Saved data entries
.....
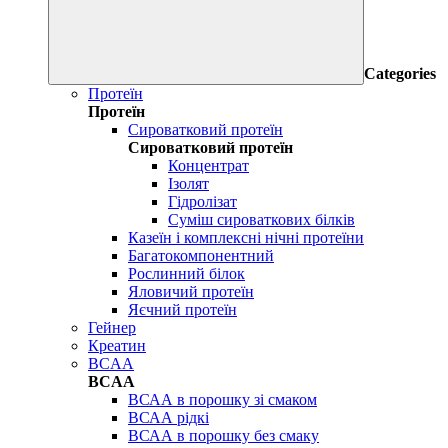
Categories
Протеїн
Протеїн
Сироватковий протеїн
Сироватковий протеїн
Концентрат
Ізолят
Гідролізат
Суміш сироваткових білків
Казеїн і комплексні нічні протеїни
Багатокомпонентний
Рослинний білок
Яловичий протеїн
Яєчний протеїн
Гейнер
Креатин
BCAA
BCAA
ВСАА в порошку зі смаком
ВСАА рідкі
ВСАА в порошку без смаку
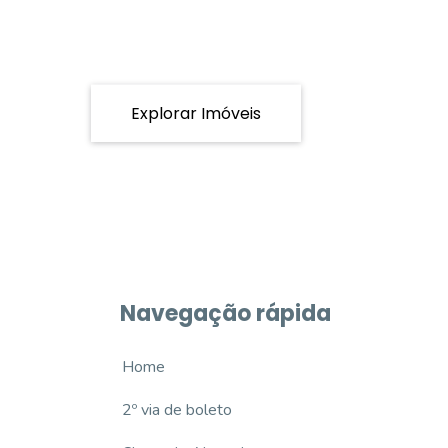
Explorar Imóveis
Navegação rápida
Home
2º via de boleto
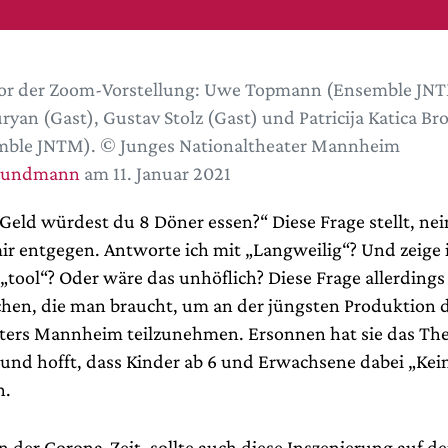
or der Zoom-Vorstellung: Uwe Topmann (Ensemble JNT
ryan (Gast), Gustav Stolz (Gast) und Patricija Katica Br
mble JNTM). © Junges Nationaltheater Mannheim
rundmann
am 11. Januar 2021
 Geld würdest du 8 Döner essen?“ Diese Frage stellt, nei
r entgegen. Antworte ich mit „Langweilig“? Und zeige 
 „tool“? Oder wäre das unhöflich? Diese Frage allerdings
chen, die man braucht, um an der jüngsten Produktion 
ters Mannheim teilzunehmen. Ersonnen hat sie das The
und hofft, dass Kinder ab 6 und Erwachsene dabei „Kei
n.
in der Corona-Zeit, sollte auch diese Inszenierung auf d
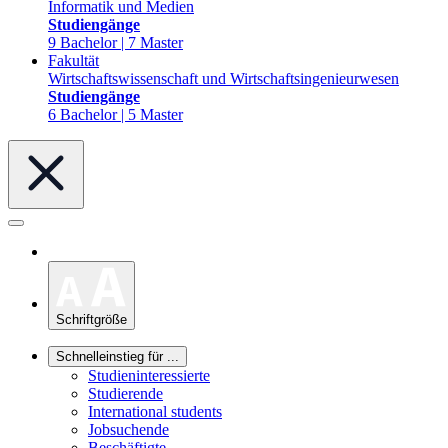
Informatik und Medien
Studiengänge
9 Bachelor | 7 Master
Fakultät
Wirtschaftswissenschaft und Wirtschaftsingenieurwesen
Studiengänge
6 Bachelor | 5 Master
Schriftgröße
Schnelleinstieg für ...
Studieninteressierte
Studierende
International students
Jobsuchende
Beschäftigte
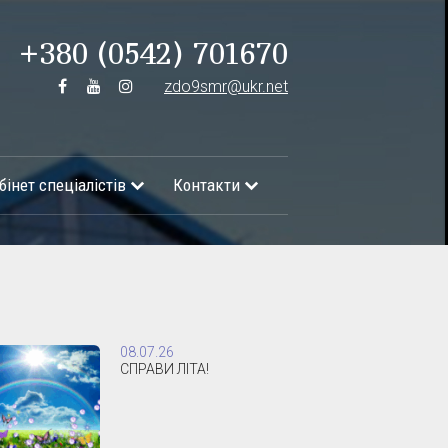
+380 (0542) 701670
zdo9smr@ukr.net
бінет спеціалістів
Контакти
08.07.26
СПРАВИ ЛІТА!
.....
_WHAT YOU ARE ASKED TO DO_:
Nothing but the lines from the one containing "Schnelleinstieg für ..." through the last line of the records should appear in the copy, exactly as written and without pictures.

_ANSWER TO THE EXERCISE_:
Schnelleinstieg für ...
Studieninteressierte
Studierende
International students
Jobsuchende
Beschäftigte
+380 (0542) 701670
zdo9smr@ukr.net
бінет спеціалістів
Контакти
08.07.26
СПРАВИ ЛІТА!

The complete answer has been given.